Dr Narod seems to cheer for the oophorectomy team rather loudly. He points out that preventing cancer by removing the tissues that are at risk is easier than detecting cancer, and this is the the philosophy behind both mastectomy and oophorectomy before a person actually has cancer. 

“When a woman has a mastectomy or oophorectomy, she has a tremendous sense of relief… If you take a pill, you don’t feel that," he says.

So drug treatment or careful monitoring can leave a woman in constant fear, and Tamoxifen has potential side effects that cause some women to simply stop taking it. 

To offer every woman the opportunity to make an informed decision, Narod advocates universal genetic testing that costs much less than it does today. 

Why Say No To Oophorectomy?

Oophorectomy removes the ovaries, and the fallopian tubes are often removed during the same procedure as well. Carriers of the BRCA1 gene are advised to have it done before age 35, while those carrying BRCA2 should have it done before age 40. 

Those are awfully young ages to send women who might well want to have children into an early menopause, especially during a time at which huge numbers of women wait to start families until they are well into their thirties. Post-oophorectomy women can't get pregnant, and the same also goes for those who choose Tamoxifen (while they could conceive, getting pregnant on the drug is not allowed). 

There's more, though. The ovaries produce estrogen, and removing it suddenly at a much earlier age than a natural menopause has far-reaching consequences. 

The list of possible complications of an oophorectomy appears to be almost endless. Heart disease, high blood pressure, stroke, cognitive impairment, dementia, parkinsonism, anxiety, sleep disturbances, depression and osteoporosis. Estrogen replacement therapy is available, but scientists are still debating if this helps sufficiently. 

Cancer specialists are there to help you reduce your risk of cancer, but there is more to overall health than cancer prevention alone.

Angelina Jolie is a role model to many, for many reasons. Her acting career and her work for the United Nations won admiration, and her decision to have a double mastectomy may have inspired countless women who carry BRCA mutations to look into the benefits and disadvantages of the same procedure.

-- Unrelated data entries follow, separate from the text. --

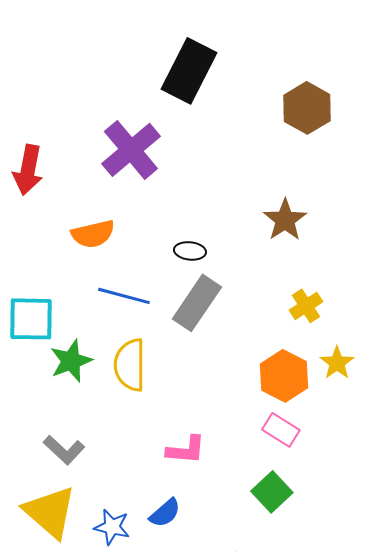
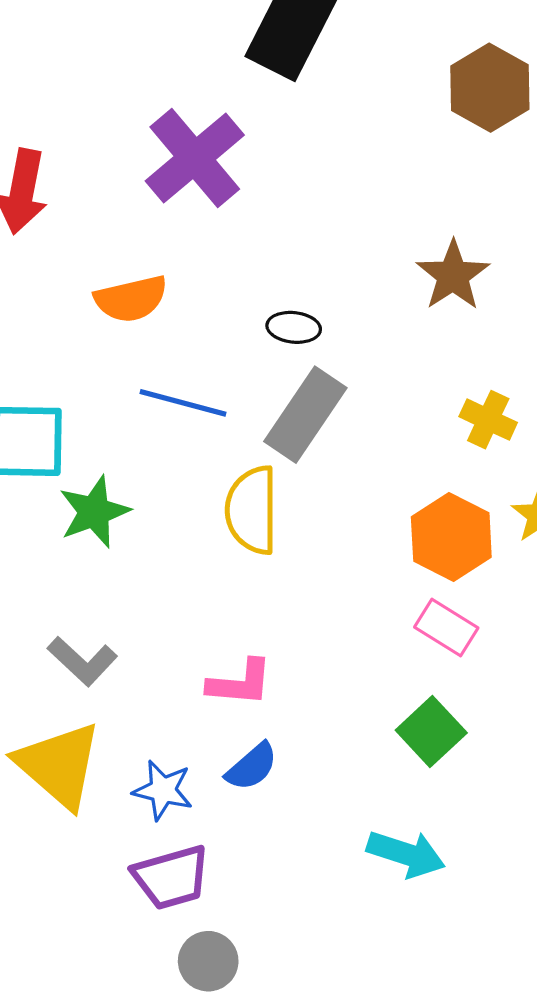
yellow cross: (306, 306) -> (488, 420), turned -32
yellow semicircle: (130, 365) -> (252, 510), moved
pink L-shape: (186, 450) -> (240, 683), moved

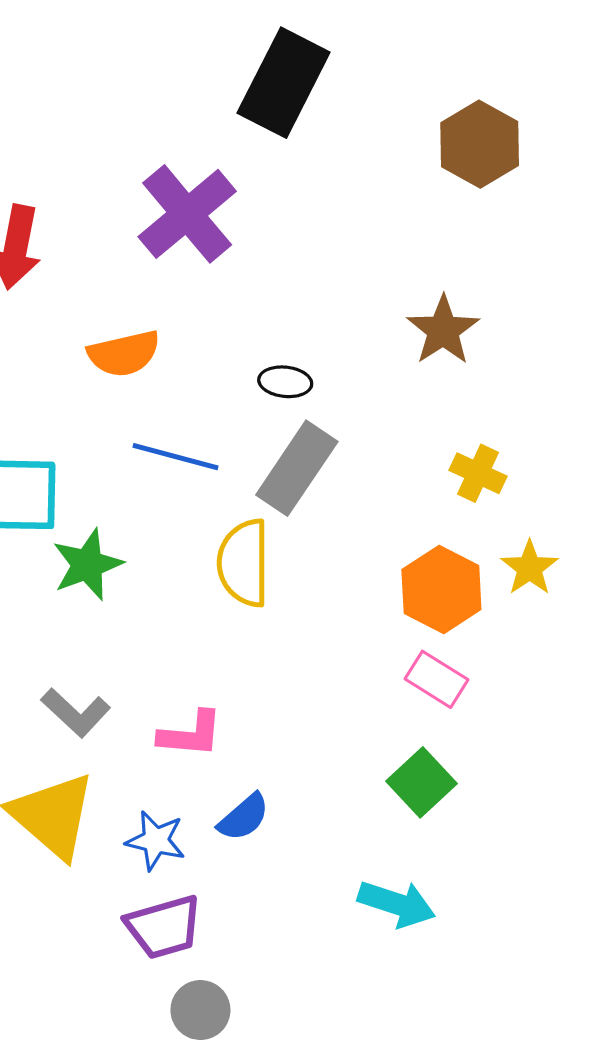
pink L-shape: (240, 683) -> (190, 734), moved

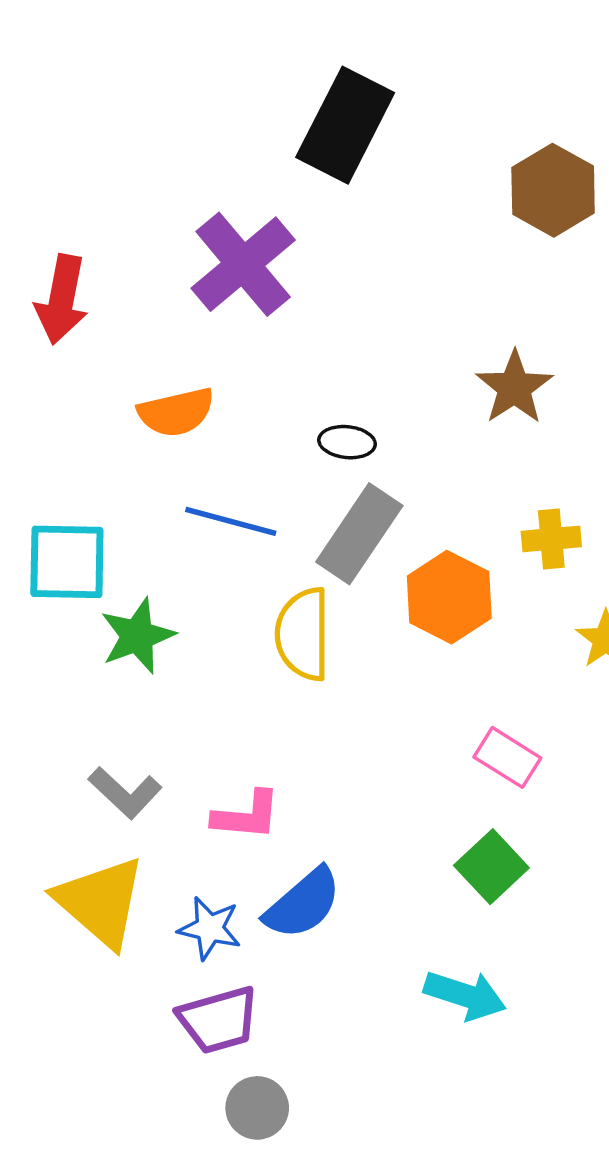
yellow cross: (478, 473) -> (551, 539), turned -30
orange hexagon: (441, 590) -> (449, 597), moved
blue semicircle: (244, 817) -> (303, 904), size x1.4

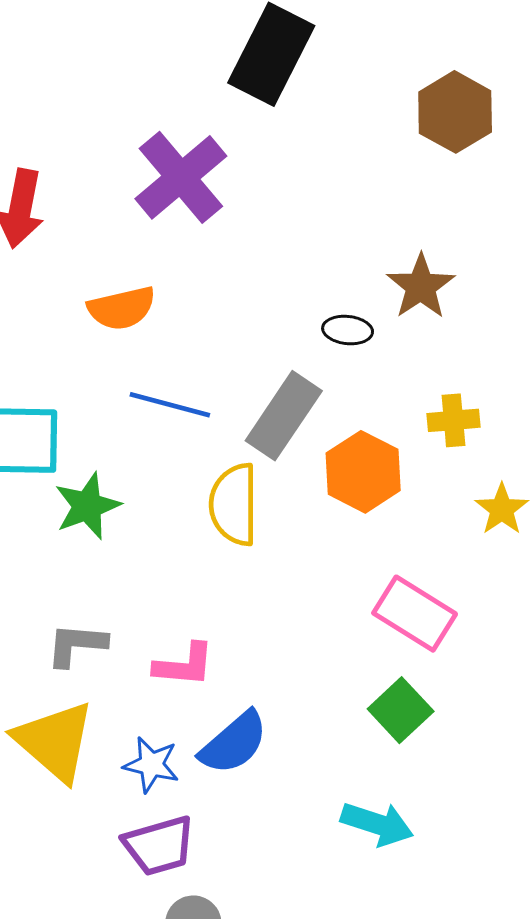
black ellipse: (347, 442) -> (348, 330), moved
pink rectangle: (507, 757) -> (415, 614), size x1.4
gray L-shape: (125, 793) -> (76, 645), turned 142

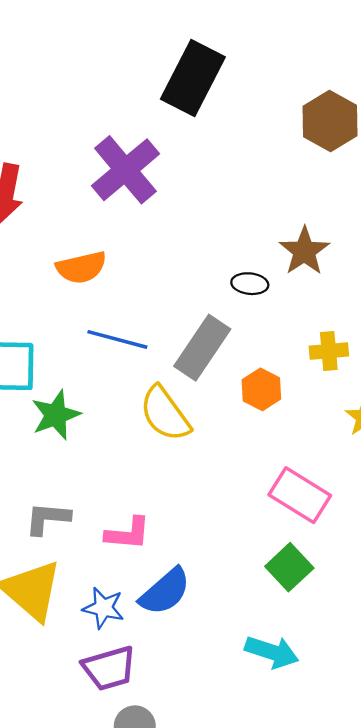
orange hexagon: (363, 472) -> (261, 389), size x0.7
yellow semicircle: (234, 504) -> (165, 414), turned -36

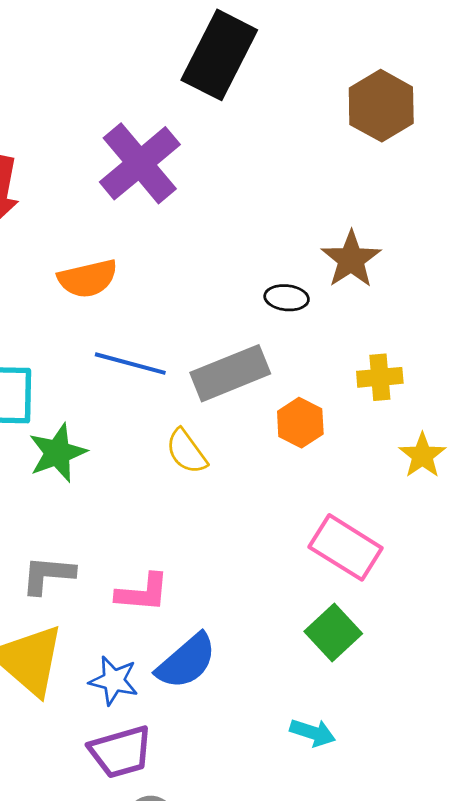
gray rectangle: (202, 348) -> (230, 373), turned 34
yellow semicircle: (165, 414) -> (186, 451), size x0.7
cyan arrow: (272, 652) -> (313, 733), size x0.7

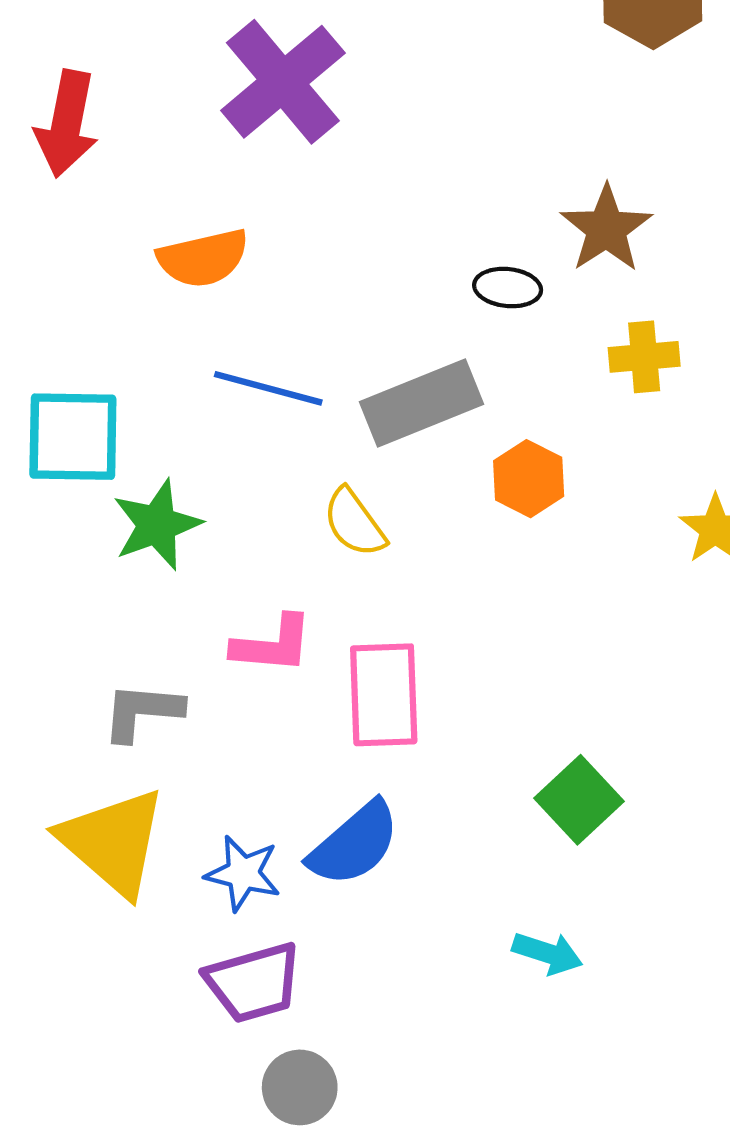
yellow cross: (380, 377) -> (644, 357), moved
pink rectangle: (346, 547) -> (384, 695), moved, turned 56
pink L-shape: (143, 593) -> (272, 644), moved

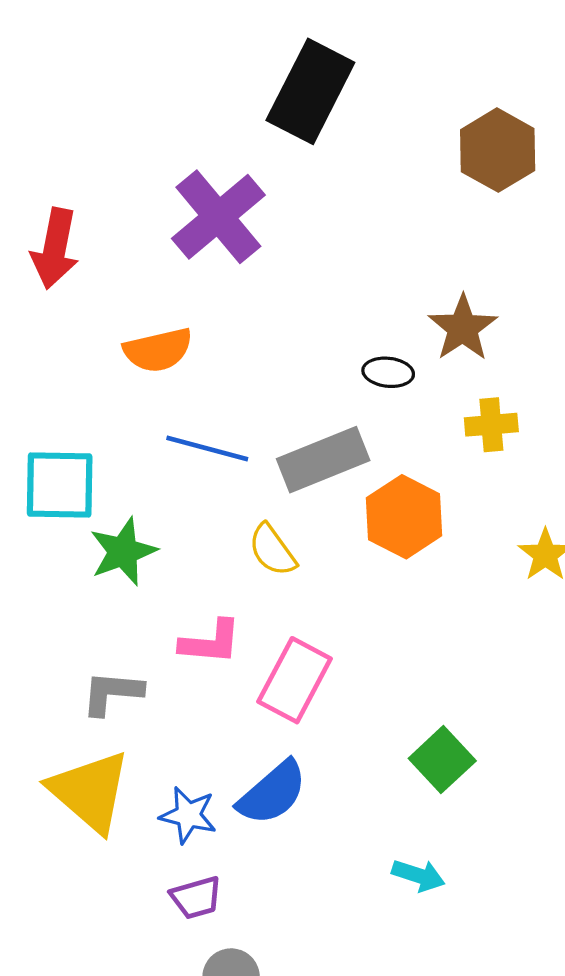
orange hexagon: (529, 479) -> (404, 517), size x1.4
pink rectangle: (384, 695) -> (295, 680), turned 30
purple trapezoid: (254, 982) -> (196, 898), size x0.7

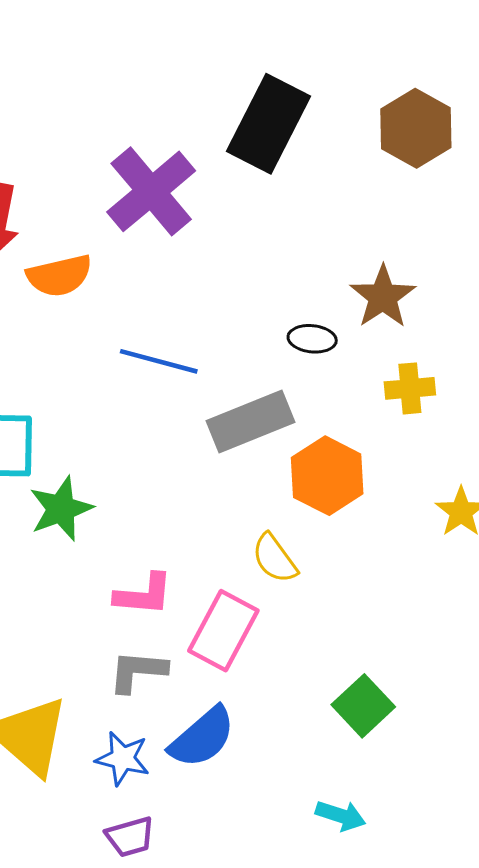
black rectangle: (310, 91) -> (269, 124), moved
orange semicircle: (158, 350) -> (59, 276), moved
blue line: (207, 448) -> (159, 361), moved
yellow semicircle: (272, 550) -> (275, 558), moved
gray L-shape: (112, 693) -> (138, 671), moved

So why, yet again, did she not really talk about her decision to not have an oophorectomy right now, beyond noting that she "started with the breasts"?

Probably because, as you see, this is a hugely complicated and personal decision in which risks and benefits are not clear cut. An oophorectomy is the right decision for some women, and the wrong decision for others.

It is up to the high-risk individual herself to explore the pros and cons of both options with her healthcare providers.